● Work to be completed
Your task is to copy each line of the material that holds the word "campagne".

● Provided data
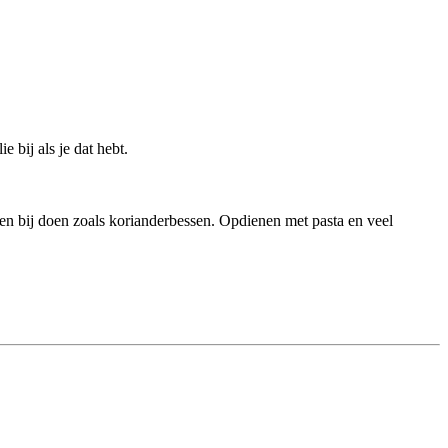
 bij als je dat hebt.
den bij doen zoals korianderbessen. Opdienen met pasta en veel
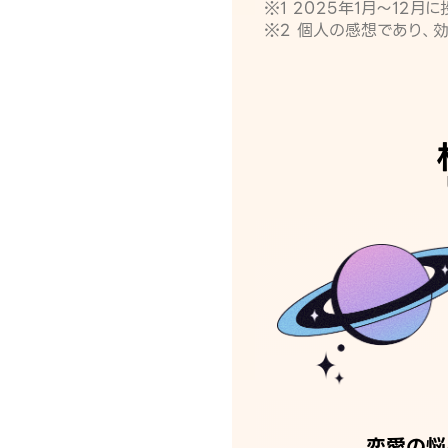
※1 2025年1月〜12
※2 個人の感想であり、
恋愛の悩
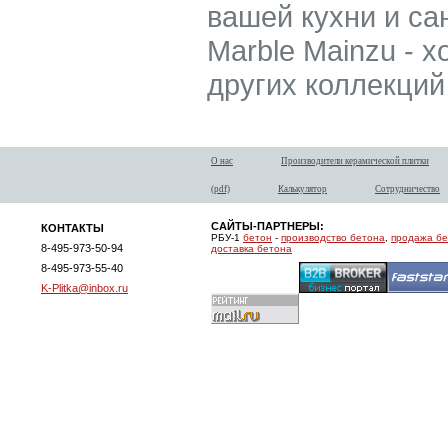
вашей кухни и са
Marble Mainzu - х
других коллекций
О нас
Производители керамической плитки
(pdf)
Калькулятор
Сотрудничество
САЙТЫ-ПАРТНЕРЫ:
КОНТАКТЫ
РБУ-1
бетон
-
производство бетона
,
продажа б
8-495-973-50-94
доставка бетона
8-495-973-55-40
K-Plitka@inbox.ru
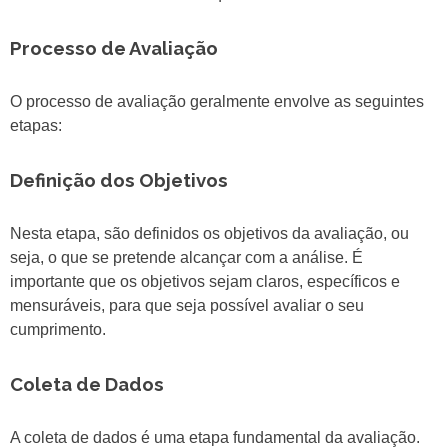
Processo de Avaliação
O processo de avaliação geralmente envolve as seguintes
etapas:
Definição dos Objetivos
Nesta etapa, são definidos os objetivos da avaliação, ou
seja, o que se pretende alcançar com a análise. É
importante que os objetivos sejam claros, específicos e
mensuráveis, para que seja possível avaliar o seu
cumprimento.
Coleta de Dados
A coleta de dados é uma etapa fundamental da avaliação.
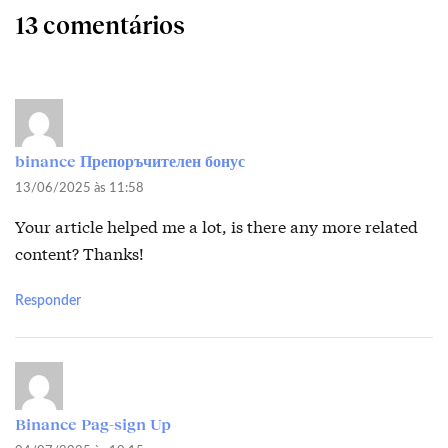
13 comentários
binance Препоръчителен бонус
13/06/2025 às 11:58
Your article helped me a lot, is there any more related
content? Thanks!
Responder
Binance Pag-sign Up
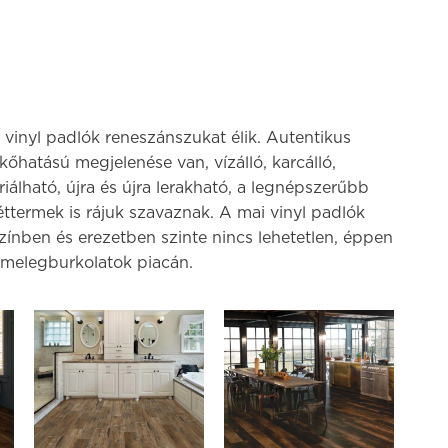
 vinyl padlók reneszánszukat élik. Autentikus
s kőhatású megjelenése van, vízálló, karcálló,
iálható, újra és újra lerakható, a legnépszerűbb
ttermek is rájuk szavaznak. A mai vinyl padlók
zínben és erezetben szinte nincs lehetetlen, éppen
 melegburkolatok piacán.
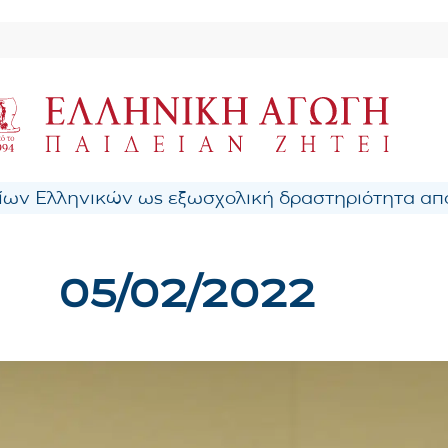
ων Ελληνικών ως εξωσχολική δραστηριότητα από
05/02/2022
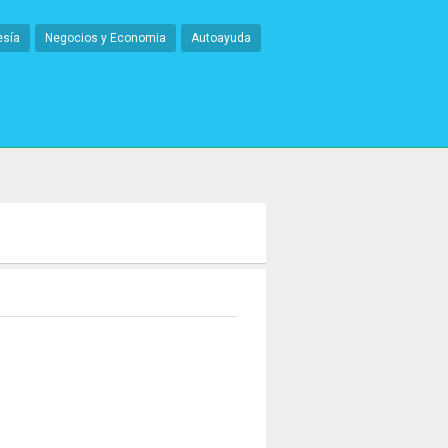
esía
Negocios y Economia
Autoayuda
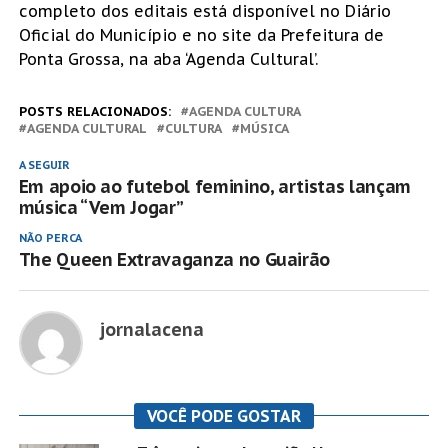
completo dos editais está disponível no Diário
Oficial do Município e no site da Prefeitura de
Ponta Grossa, na aba ‘Agenda Cultural’.
POSTS RELACIONADOS:
AGENDA CULTURA
AGENDA CULTURAL
CULTURA
MÚSICA
A SEGUIR
Em apoio ao futebol feminino, artistas lançam
música “Vem Jogar”
NÃO PERCA
The Queen Extravaganza no Guairão
jornalacena
VOCÊ PODE GOSTAR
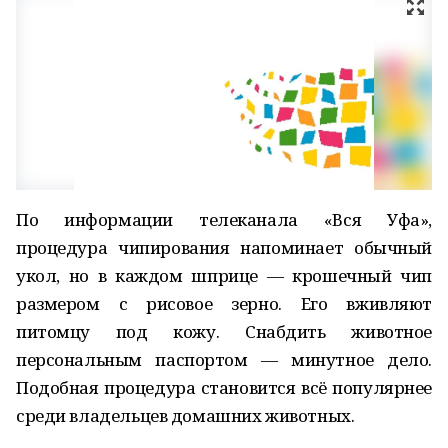
По информации телеканала «Вся Уфа»,
процедура чипирования напоминает обычный
укол, но в каждом шприце — крошечный чип
размером с рисовое зерно. Его вживляют
питомцу под кожу. Снабдить животное
персональным паспортом — минутное дело.
Подобная процедура становится всё популярнее
среди владельцев домашних животных.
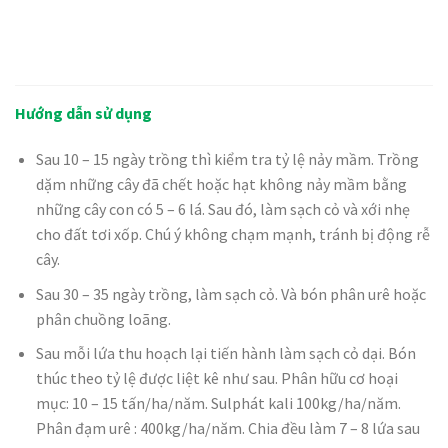
Hướng dẫn sử dụng
Sau 10 – 15 ngày trồng thì kiểm tra tỷ lệ nảy mầm. Trồng
dặm những cây đã chết hoặc hạt không nảy mầm bằng
những cây con có 5 – 6 lá. Sau đó, làm sạch cỏ và xới nhẹ
cho đất tơi xốp. Chú ý không chạm mạnh, tránh bị động rễ
cây.
Sau 30 – 35 ngày trồng, làm sạch cỏ. Và bón phân urê hoặc
phân chuồng loãng.
Sau mỗi lứa thu hoạch lại tiến hành làm sạch cỏ dại. Bón
thúc theo tỷ lệ được liệt kê như sau. Phân hữu cơ hoại
mục: 10 – 15 tấn/ha/năm. Sulphát kali 100kg/ha/năm.
Phân đạm urê : 400kg/ha/năm. Chia đều làm 7 – 8 lứa sau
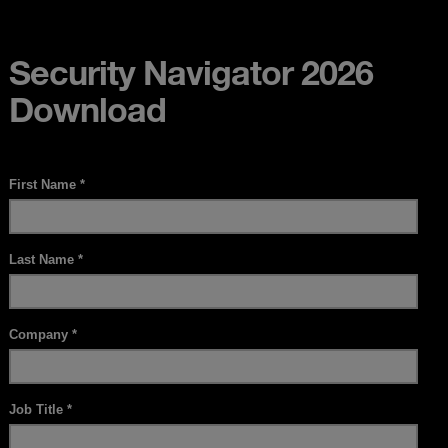
Security Navigator 2026
Download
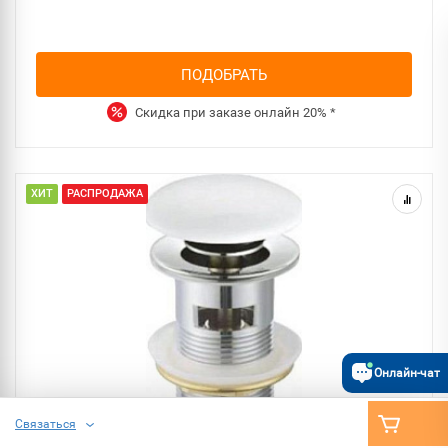
ПОДОБРАТЬ
Скидка при заказе онлайн
20%
*
ХИТ
РАСПРОДАЖА
Онлайн-чат
Связаться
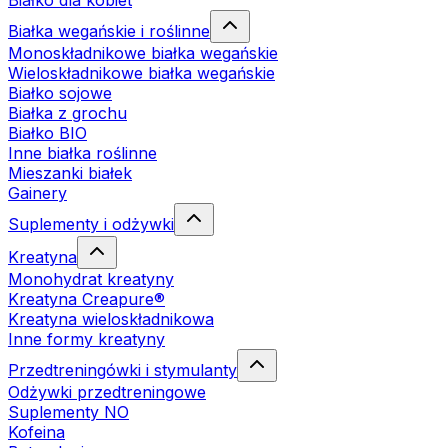
Białko dla kobiet
Białka wegańskie i roślinne
Monoskładnikowe białka wegańskie
Wieloskładnikowe białka wegańskie
Białko sojowe
Białka z grochu
Białko BIO
Inne białka roślinne
Mieszanki białek
Gainery
Suplementy i odżywki
Kreatyna
Monohydrat kreatyny
Kreatyna Creapure®
Kreatyna wieloskładnikowa
Inne formy kreatyny
Przedtreningówki i stymulanty
Odżywki przedtreningowe
Suplementy NO
Kofeina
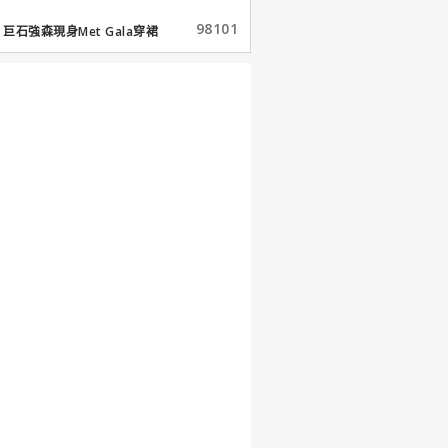
98101
巨石強森現身Met Gala穿裙
子...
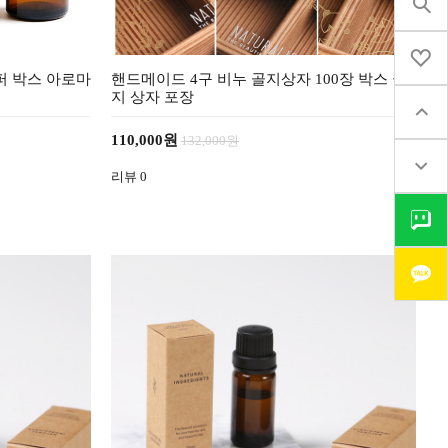
롭퍼 박스 아로마
핸드메이드 4구 비누 골지상자 100장 박스 골
지 상자 포장
110,000원
132,000원
리뷰
0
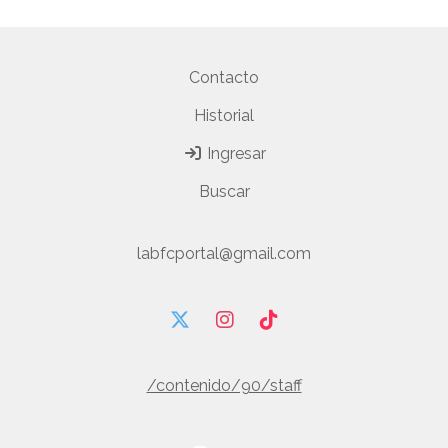
Contacto
Historial
Ingresar
Buscar
labfcportal@gmail.com
/contenido/90/staff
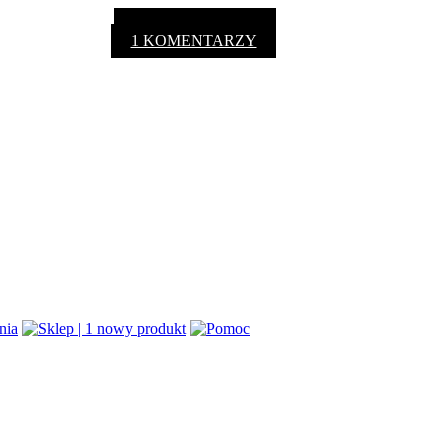
1 KOMENTARZY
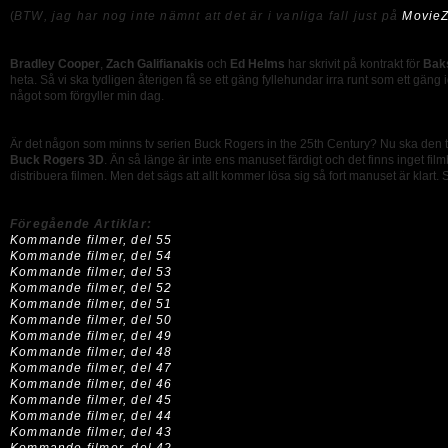
(
BTW, jag har nog inte nämnt att det är i vanliga fall just på
MovieZ
Bradley Cooper
,
Zach Galifianakis
och
Ed Helms
har skrivit på kontrakt för
Bak
heta. Så vi ska tydligen återigen få se ett gäng fyllehundar irra runt som ett gäng 
något som förgyller min dag.
Är det någon som minns tv serien Buck Rogers in the 25th Century? Nu ska den ty
Buck Rogers 3D
. Än så länge är inte ens manuset färdigt och det finns inget film
distribuera filmen. Men det sägs att allt kommer lösa sig så fort manuset är klart. 
Föregående Artiklar:
Kommande filmer, del 55
Kommande filmer, del 54
Kommande filmer, del 53
Kommande filmer, del 52
Kommande filmer, del 51
Kommande filmer, del 50
Kommande filmer, del 49
Kommande filmer, del 48
Kommande filmer, del 47
Kommande filmer, del 46
Kommande filmer, del 45
Kommande filmer, del 44
Kommande filmer, del 43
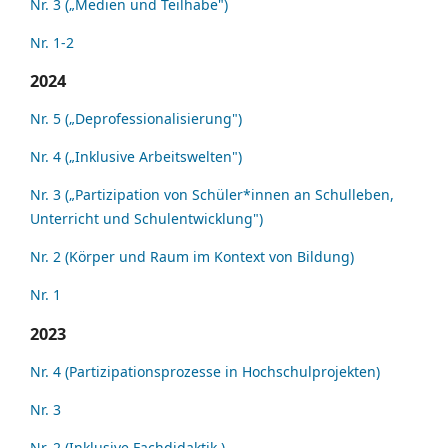
Nr. 3 („Medien und Teilhabe")
Nr. 1-2
2024
Nr. 5 („Deprofessionalisierung")
Nr. 4 („Inklusive Arbeitswelten")
Nr. 3 („Partizipation von Schüler*innen an Schulleben,
Unterricht und Schulentwicklung")
Nr. 2 (Körper und Raum im Kontext von Bildung)
Nr. 1
2023
Nr. 4 (Partizipationsprozesse in Hochschulprojekten)
Nr. 3
Nr. 2 (Inklusive Fachdidaktik )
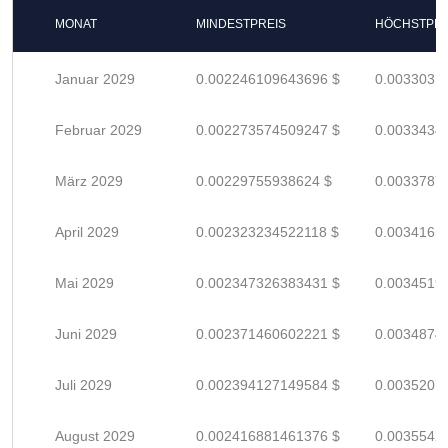
MONAT
MINDESTPREIS
HÖCHSTPRE
Januar 2029
0.002246109643696 $
0.0033031
Februar 2029
0.002273574509247 $
0.0033434
März 2029
0.00229755938624 $
0.0033787
April 2029
0.002323234522118 $
0.0034165
Mai 2029
0.002347326383431 $
0.0034519
Juni 2029
0.002371460602221 $
0.0034874
Juli 2029
0.002394127149584 $
0.0035207
August 2029
0.002416881461376 $
0.0035542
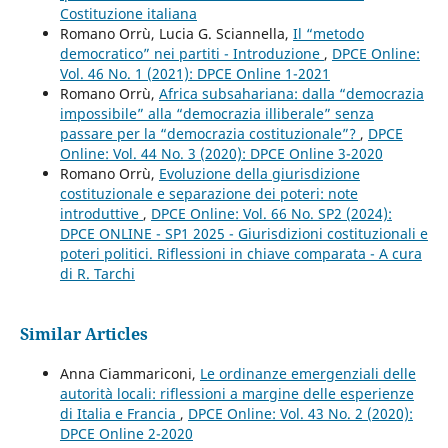
Costituzione italiana
Romano Orrù, Lucia G. Sciannella,
Il “metodo
democratico” nei partiti - Introduzione
,
DPCE Online:
Vol. 46 No. 1 (2021): DPCE Online 1-2021
Romano Orrù,
Africa subsahariana: dalla “democrazia
impossibile” alla “democrazia illiberale” senza
passare per la “democrazia costituzionale”?
,
DPCE
Online: Vol. 44 No. 3 (2020): DPCE Online 3-2020
Romano Orrù,
Evoluzione della giurisdizione
costituzionale e separazione dei poteri: note
introduttive
,
DPCE Online: Vol. 66 No. SP2 (2024):
DPCE ONLINE - SP1 2025 - Giurisdizioni costituzionali e
poteri politici. Riflessioni in chiave comparata - A cura
di R. Tarchi
Similar Articles
Anna Ciammariconi,
Le ordinanze emergenziali delle
autorità locali: riflessioni a margine delle esperienze
di Italia e Francia
,
DPCE Online: Vol. 43 No. 2 (2020):
DPCE Online 2-2020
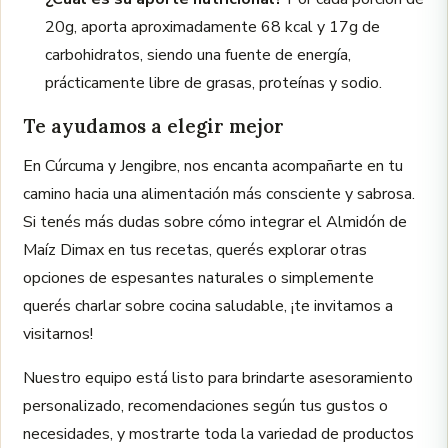
20g, aporta aproximadamente 68 kcal y 17g de
carbohidratos, siendo una fuente de energía,
prácticamente libre de grasas, proteínas y sodio.
Te ayudamos a elegir mejor
En Cúrcuma y Jengibre, nos encanta acompañarte en tu
camino hacia una alimentación más consciente y sabrosa.
Si tenés más dudas sobre cómo integrar el Almidón de
Maíz Dimax en tus recetas, querés explorar otras
opciones de espesantes naturales o simplemente
querés charlar sobre cocina saludable, ¡te invitamos a
visitarnos!
Nuestro equipo está listo para brindarte asesoramiento
personalizado, recomendaciones según tus gustos o
necesidades, y mostrarte toda la variedad de productos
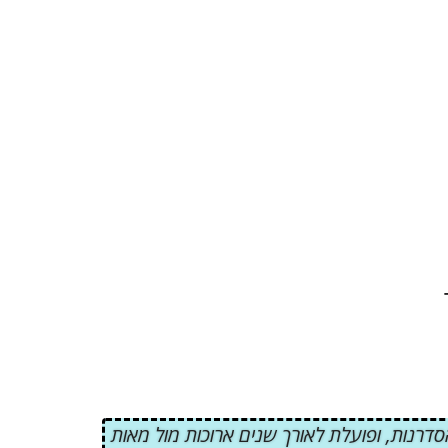
רנות, ופועלת לאורך שנים ארוכות מול מאות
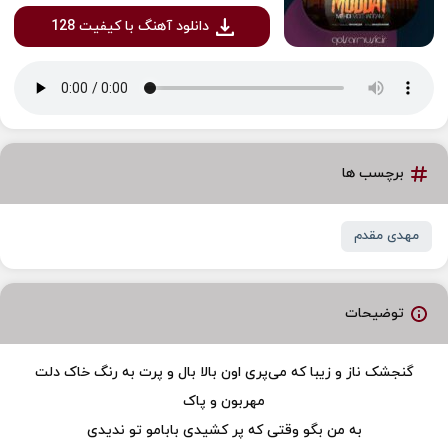
دانلود آهنگ با کیفیت 128
برچسب ها
مهدی مقدم
توضیحات
گنجشک ناز و زیبا که می‌پری اون بالا بال و پرت به رنگ خاک دلت
مهربون و پاک
به من بگو وقتی که پر کشیدی بابامو تو ندیدی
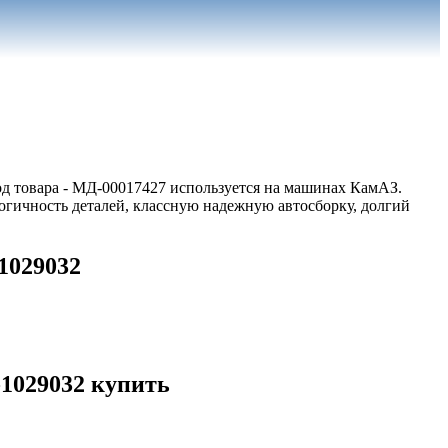
Код товара - МД-00017427 используется на машинах КамАЗ.
гичность деталей, классную надежную автосборку, долгий
1029032
-1029032 купить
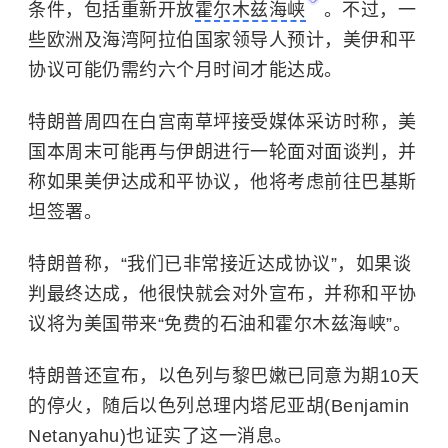
条件，包括重新开放
霍尔木兹海峡
。不过，一
些欧洲及海湾阿拉伯国家领导人预计，美伊和平
协议可能仍需约六个月时间才能达成。
特朗普周四在白宫南草坪接受媒体采访时称，美
国本周末可能再与伊朗进行一轮面对面谈判，并
称如果美伊达成和平协议，他将考虑前往巴基斯
坦签署。
特朗普称，“我们已非常接近达成协议”，如果谈
判最终达成，他很快就会对外宣布，并称和平协
议将为美国带来“免费的石油和霍尔木兹海峡”。
特朗普还宣布，以色列与黎巴嫩已同意为期10天
的停火，随后以色列总理内塔尼亚胡(Benjamin
Netanyahu)也证实了这一消息。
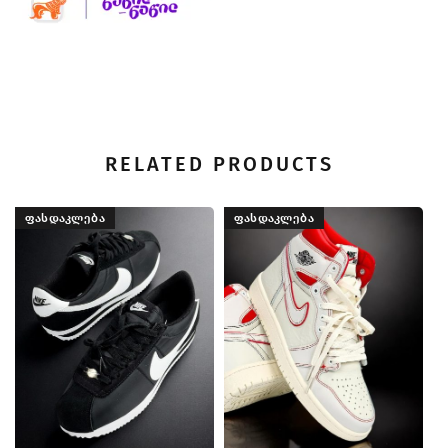
RELATED PRODUCTS
ᲤᲐᲡᲓᲐᲙᲚᲔᲑᲐ
ᲤᲐᲡᲓᲐᲙᲚᲔᲑᲐ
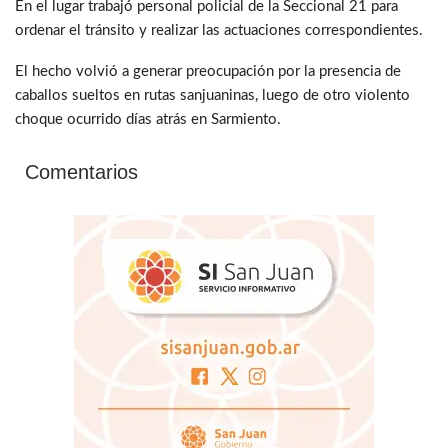
En el lugar trabajó personal policial de la Seccional 21 para
ordenar el tránsito y realizar las actuaciones correspondientes.
El hecho volvió a generar preocupación por la presencia de
caballos sueltos en rutas sanjuaninas, luego de otro violento
choque ocurrido días atrás en Sarmiento.
Comentarios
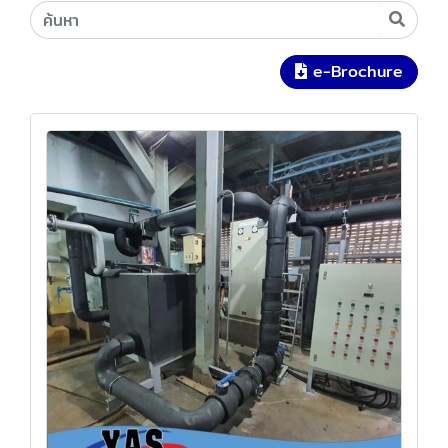
e-Brochure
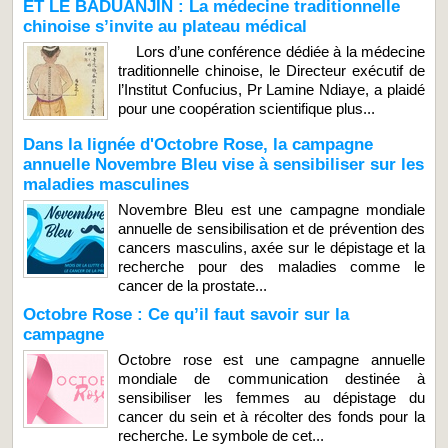
ET LE BADUANJIN : La médecine traditionnelle
chinoise s’invite au plateau médical
Lors d’une conférence dédiée à la médecine
traditionnelle chinoise, le Directeur exécutif de
l’Institut Confucius, Pr Lamine Ndiaye, a plaidé
pour une coopération scientifique plus...
Dans la lignée d'Octobre Rose, la campagne
annuelle Novembre Bleu vise à sensibiliser sur les
maladies masculines
Novembre Bleu est une campagne mondiale
annuelle de sensibilisation et de prévention des
cancers masculins, axée sur le dépistage et la
recherche pour des maladies comme le
cancer de la prostate...
Octobre Rose : Ce qu’il faut savoir sur la
campagne
Octobre rose est une campagne annuelle
mondiale de communication destinée à
sensibiliser les femmes au dépistage du
cancer du sein et à récolter des fonds pour la
recherche. Le symbole de cet...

● Answer to the exercise
Dans la lignée d'Octobre Rose, la campagne
Novembre Bleu est une campagne mondiale
campagne
Octobre rose est une campagne annuelle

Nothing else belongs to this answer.